Assessment of the total death toll is difficult. Much of the documentation was destroyed by the Italian colonial authorities, the archives remain difficult to search, and news of the atrocities was suppressed. Varying estimations of the Libyan population are also a problem; the Ottoman census of 1911, which reports populations of roughly 200,000 in Cyrenaica, (Note: Other estimates of the Cyrenaican population in 1911 put it higher, at 250,000.) and 576,000 in Tripolitania and Fezzan, did not include many people outside of the towns and cities, as resources and political control were lacking. Numbers given for the total Libyan population in 1911, just prior to the Italo-Turkish War, range between 800,000, 1.0 million, and 1.5 million. (Note: This highest figure of 1.5 million has been criticised as "simply wrong".) At the start of the "pacification" campaign in 1929, the Cyrenaican population was estimated at 225,000, and by the end had decreased to 142,000. By the mid-late 1930s, the population of Libya was estimated at between 700,000 and 888,400, which included an increasing number of Italian settlers—64,000 by 1936 and 110,000 by 1940.

Many Libyans also went into exile, further contributing to the significant decline in population, estimated to be at least 20,000. Historian Ali Abdullatif Ahmida writes that some 250,000 Libyans left the country during the entire period from the start of the Italo-Turkish war in 1911 to the end of Italian governance in 1943, following the success of the Western Desert campaign.

The Bedouin population of Libya was reduced by half, with around 100,000 dead or in exile, though Ilan Pappé suggests that this 100,000 was killed either directly or in the camps.

After coming to power in Libya in 1969, Muammar Gaddafi frequently claimed that half of Libya's total population had died during Italian colonialism, up 750,000 Libyans, though this is without evidence. During the Allied administration of Libya prior to independence, the United Nations estimated that 250,000 to 300,000 Libyan natives died under the Italians between 1912 and 1942 from all non-natural causes (e.g. combat, execution, disease, famine, and thirst). Ali Abdullatif Ahmida suggests this figure is higher, at 500,000.

== Links to the Holocaust ==

There are ample direct connections between the Libyan genocide and the Holocaust. Italian-sponsored Arabic language publications, most notably "Libya al-Musawara", and films from the colonial period indicate numerous visits to Libya by officials from Nazi Germany. Historian Ali Abdullatif Ahmida stated that the extreme violence carried out against Libyans by Italian fascists served as a blueprint for the atrocities that Nazi Germany later committed in Europe.

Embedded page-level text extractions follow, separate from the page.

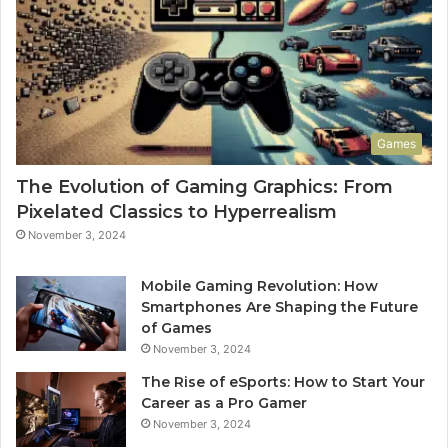
Games
The Evolution of Gaming Graphics: From
Pixelated Classics to Hyperrealism
November 3, 2024
Mobile Gaming Revolution: How
Smartphones Are Shaping the Future
of Games
November 3, 2024
The Rise of eSports: How to Start Your
Career as a Pro Gamer
November 3, 2024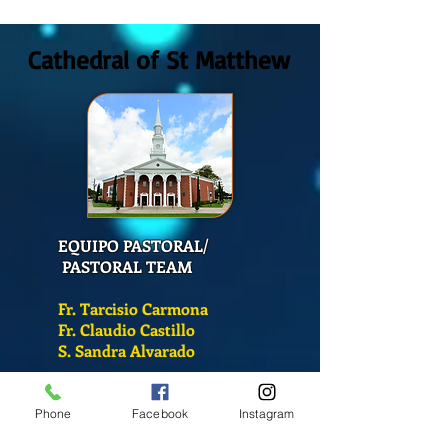
2026
San Mateo?
Cathedral of St Matthew
EQUIPO PASTORAL/
PASTORAL TEAM
Fr. Tarcisio Carmona
Fr. Claudio Castillo
S. Sandra Alvarado
Mass Schedule
Phone
Facebook
Instagram
Monday-Friday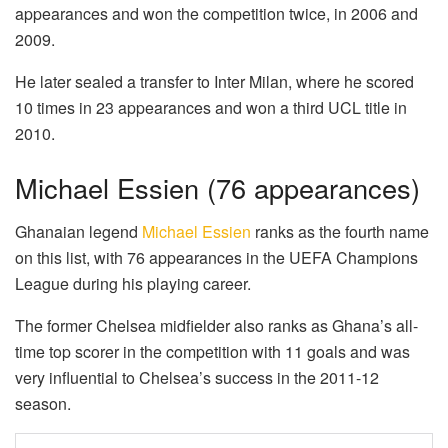
appearances and won the competition twice, in 2006 and
2009.
He later sealed a transfer to Inter Milan, where he scored
10 times in 23 appearances and won a third UCL title in
2010.
Michael Essien (76 appearances)
Ghanaian legend
Michael Essien
ranks as the fourth name
on this list, with 76 appearances in the UEFA Champions
League during his playing career.
The former Chelsea midfielder also ranks as Ghana’s all-
time top scorer in the competition with 11 goals and was
very influential to Chelsea’s success in the 2011-12
season.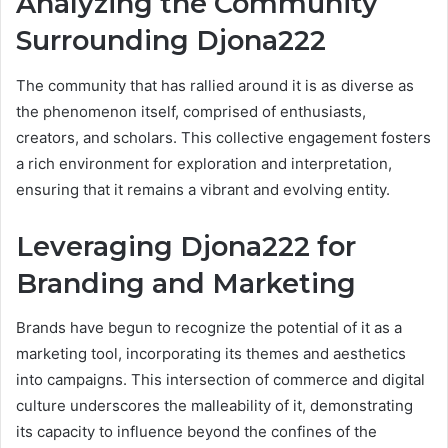
Analyzing the Community
Surrounding Djona222
The community that has rallied around it is as diverse as
the phenomenon itself, comprised of enthusiasts,
creators, and scholars. This collective engagement fosters
a rich environment for exploration and interpretation,
ensuring that it remains a vibrant and evolving entity.
Leveraging Djona222 for
Branding and Marketing
Brands have begun to recognize the potential of it as a
marketing tool, incorporating its themes and aesthetics
into campaigns. This intersection of commerce and digital
culture underscores the malleability of it, demonstrating
its capacity to influence beyond the confines of the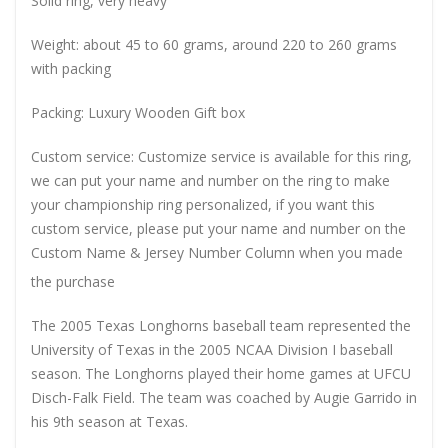
Solid ring, very heavy
Weight: about 45 to 60 grams, around 220 to 260 grams
with packing
Packing: Luxury Wooden Gift box
Custom service: Customize service is available for this ring,
we can put your name and number on the ring to make
your championship ring personalized, if you want this
custom service, please put your name and number on the
Custom Name & Jersey Number
Column when you made
the purchase
The 2005 Texas Longhorns baseball team represented the
University of Texas in the 2005 NCAA Division I baseball
season. The Longhorns played their home games at UFCU
Disch-Falk Field. The team was coached by Augie Garrido in
his 9th season at Texas.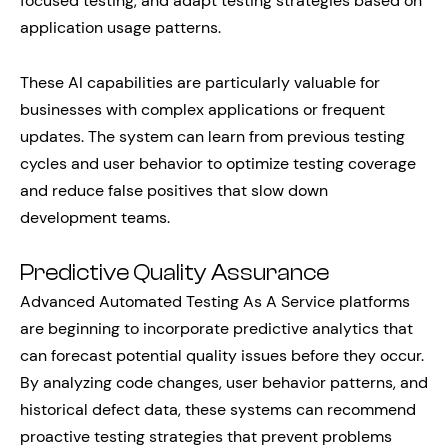
focused testing, and adapt testing strategies based on
application usage patterns.
These AI capabilities are particularly valuable for
businesses with complex applications or frequent
updates. The system can learn from previous testing
cycles and user behavior to optimize testing coverage
and reduce false positives that slow down
development teams.
Predictive Quality Assurance
Advanced Automated Testing As A Service platforms
are beginning to incorporate predictive analytics that
can forecast potential quality issues before they occur.
By analyzing code changes, user behavior patterns, and
historical defect data, these systems can recommend
proactive testing strategies that prevent problems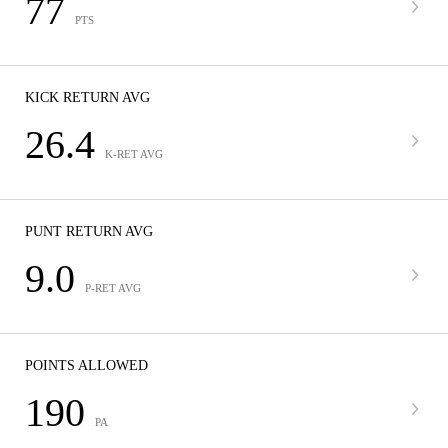
77
PTS
KICK RETURN AVG
26.4
K-RET AVG
PUNT RETURN AVG
9.0
P-RET AVG
POINTS ALLOWED
190
PA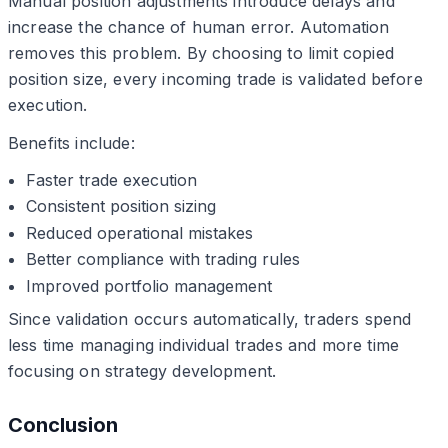
Manual position adjustments introduce delays and
increase the chance of human error. Automation
removes this problem. By choosing to limit copied
position size, every incoming trade is validated before
execution.
Benefits include:
Faster trade execution
Consistent position sizing
Reduced operational mistakes
Better compliance with trading rules
Improved portfolio management
Since validation occurs automatically, traders spend
less time managing individual trades and more time
focusing on strategy development.
Conclusion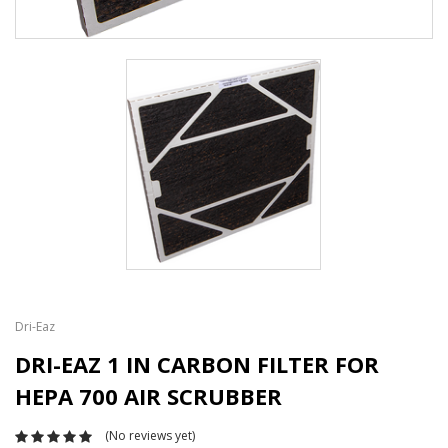
Dri-Eaz
DRI-EAZ 1 IN CARBON FILTER FOR
HEPA 700 AIR SCRUBBER
(No reviews yet)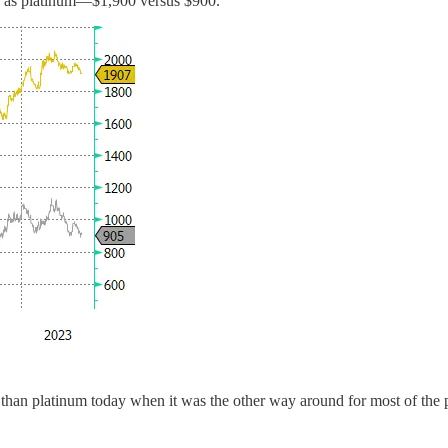
le as platinum—$1,900 versus $900.
 than platinum today when it was the other way around for most of the 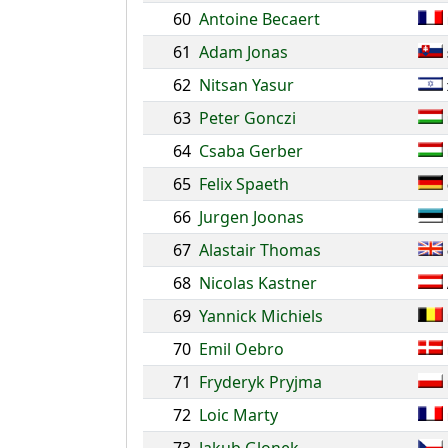
60
Antoine Becaert
61
Adam Jonas
62
Nitsan Yasur
63
Peter Gonczi
64
Csaba Gerber
65
Felix Spaeth
66
Jurgen Joonas
67
Alastair Thomas
68
Nicolas Kastner
69
Yannick Michiels
70
Emil Oebro
71
Fryderyk Pryjma
72
Loic Marty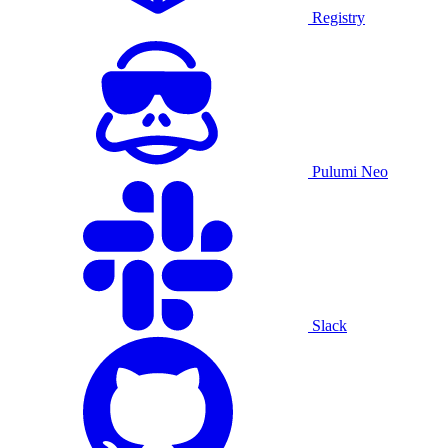
Registry
Pulumi Neo
Slack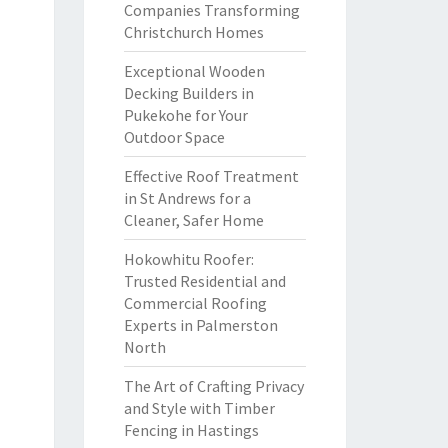
Companies Transforming
Christchurch Homes
Exceptional Wooden
Decking Builders in
Pukekohe for Your
Outdoor Space
Effective Roof Treatment
in St Andrews for a
Cleaner, Safer Home
Hokowhitu Roofer:
Trusted Residential and
Commercial Roofing
Experts in Palmerston
North
The Art of Crafting Privacy
and Style with Timber
Fencing in Hastings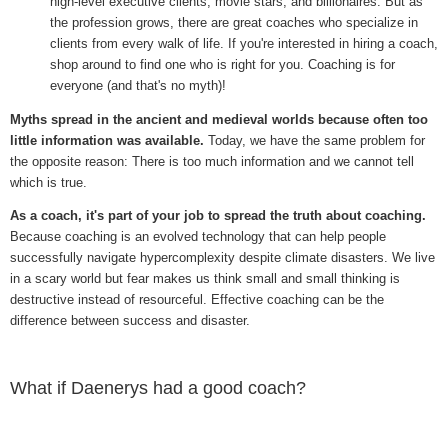
high-level executive clients, movie stars, and billionaires. But as
the profession grows, there are great coaches who specialize in
clients from every walk of life. If you're interested in hiring a coach,
shop around to find one who is right for you. Coaching is for
everyone (and that's no myth)!
Myths spread in the ancient and medieval worlds because often too
little information was available.
Today, we have the same problem for
the opposite reason: There is too much information and we cannot tell
which is true.
As a coach, it's part of your job to spread the truth about coaching.
Because coaching is an evolved technology that can help people
successfully navigate hypercomplexity despite climate disasters. We live
in a scary world but fear makes us think small and small thinking is
destructive instead of resourceful. Effective coaching can be the
difference between success and disaster.
What if Daenerys had a good coach?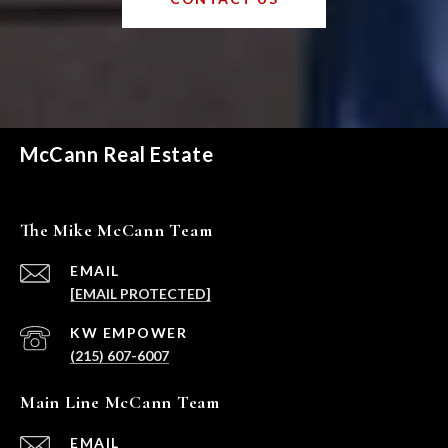
McCann Real Estate
The Mike McCann Team
EMAIL
[EMAIL PROTECTED]
(215) 607-6007
Main Line McCann Team
EMAIL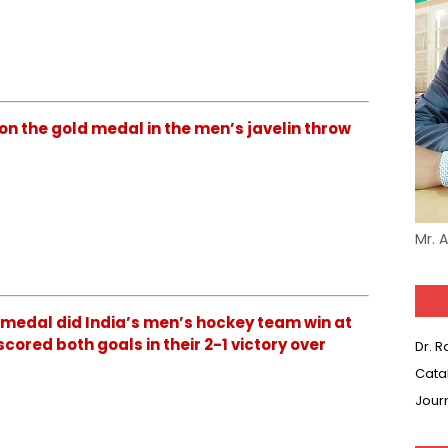
on the gold medal in the men’s javelin throw
Mr. 
 medal did India’s men’s hockey team win at
cored both goals in their 2-1 victory over
Dr. 
Cata
Jour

In April 1939, German Field Marshal Hermann Göring made an official visit to Tripoli, where he held discussions with the Italian colonial governor general of Libya, Italo Balbo. Upon witnessing the cleansing of indigenous people and the settling of 20,000 Italian peasants, he described the process as "successful" and used it as inspiration for Generalplan Ost, the planned German settler colonization and genocide of Eastern Europe. Hermann Göring would later be in charge of the first ever Nazi concentration camp. Also in 1939, Heinrich Himmler, the head of the Schutzstaffel and the architect behind the concentration camps, also made an official visit to Libya to witness the outcomes of the Italian methods. He is credited with conceiving the idea of the Final Solution.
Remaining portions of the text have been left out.